§ **EXERCISE INSTRUCTIONS**
Write out, exactly as they appear, only the lines running from the line with "サイトマップ (26, 857)" to the final line of the listing; include both.

§ **INPUT FOR THIS TASK**

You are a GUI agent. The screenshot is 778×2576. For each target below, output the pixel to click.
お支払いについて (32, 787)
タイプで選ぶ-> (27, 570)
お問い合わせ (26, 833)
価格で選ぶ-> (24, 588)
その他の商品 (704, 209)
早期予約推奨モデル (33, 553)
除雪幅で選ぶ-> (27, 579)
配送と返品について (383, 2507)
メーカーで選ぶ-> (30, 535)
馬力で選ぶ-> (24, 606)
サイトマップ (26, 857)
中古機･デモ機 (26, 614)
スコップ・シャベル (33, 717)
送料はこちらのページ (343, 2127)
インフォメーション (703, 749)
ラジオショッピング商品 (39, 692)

§ **COMPLETED TASK**
サイトマップ (26, 857)
中古機･デモ機 (26, 614)
スコップ・シャベル (33, 717)
送料はこちらのページ (343, 2127)
インフォメーション (703, 749)
ラジオショッピング商品 (39, 692)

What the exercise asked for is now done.